One fashion psychologist, Dr. Alex P. Fox, dressed in a vintage, tan Members Only jacket, opens up a fruit roll up and explains between sticky, astronaut fruit mouthfuls: OK, let’s examine the jacket’s slogan for a minute: When you put it on, something happens. Well, besides warmth, something else did happen: a lifetime of judgment. And let’s be clear, there are no winners. The Members were mainly comprised of middle class white males, ages 10 to 24, who listened to Flock of Seagulls, became accountants, and prematurely ejaculated. Dr. Alex P. Fox stops for several minutes to dig out a piece of fruit roll up logged in a molar. He continues: In a survey conducted by The Barely Psychology Foundation, the middle aged white men who didn’t wear the jackets in their teens said they were socially devastated and often told by girls, “You’re grody, ew, gag me with a spoon.” I mean, how does a guy come back from something like that?
Statistics have shown over the years that non-members are 20% more likely to commit suicide than those who grew up members. The jacket represented homogeneity, privilege, and some super-fly white-lady tuna casseroles. Some even compared Members Only lack of diversity to privileged Ivy League clubs such as Harvard or Yale. Several outreach programs were set up during the years the jacket was most popular, to help those who had nowhere else to turn. One program, Members without Borders, helped teach non-members coping skills so they could reintegrate into white dude society- skills like calling each other fag, bro, and dick-wad all while giving each other surgical grade wedgies in gym locker rooms.
However, it should be mentioned that many severe cases developed antisocial personality disorders and substance abuse problems. One notable example is Ted Cruz, who sadly, was not only never a member, but so far beyond help and soup addicted, that he’ll never be able to rejoin normal society.

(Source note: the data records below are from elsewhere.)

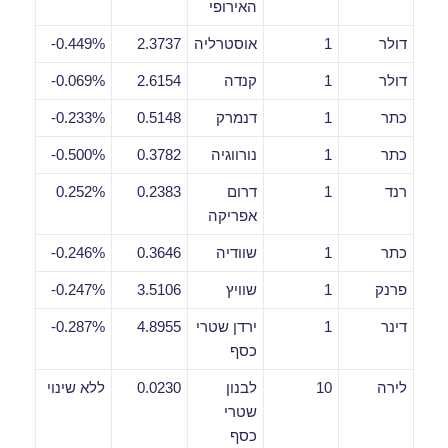
האירופי
דולר
1
אוסטרליה
2.3737
0.449%-
דולר
1
קנדה
2.6154
0.069%-
כתר
1
דנמרק
0.5148
0.233%-
כתר
1
נורווגיה
0.3782
0.500%-
רנד
1
דרום
0.2383
0.252%
אפריקה
כתר
1
שוודיה
0.3646
0.246%-
פרנק
1
שוויץ
3.5106
0.247%-
דינר
1
ירדן שטרי
4.8955
0.287%-
כסף
לירה
10
לבנון
0.0230
ללא שינוי
שטרי
כסף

Years later, when JP Apparel finally discontinued its line of Members Only jackets, a public apology was issued by the CEO:
“JP Apparel apologizes for the pain our jackets have caused countless white, suburban males. Our company does not believe in labels, elitism, exclusivity or thwarting social mobility. These are outdated values. It is our sincere hope that people can continue to heal and breakdown social barriers and stigmas. We do however love the ironic embracing of our jackets by hipster douches.”
“Hipster douches. Wow. What fun.”
Sadly, many non-members are still suffering today. They claim their non-membership has affected romantic relationships, friendships, and that they lack the interpersonal skills to land competitive jobs. Even now when they see the jackets being worn ironically by hipsters, it causes them great pain. There may never be an agreement among fashion psychologists on whether or not the Members Only jacket has damaged the human ethos, but one thing is clear for non-members: there is still a lot of healing left to do when you were never a member of the Members Only club.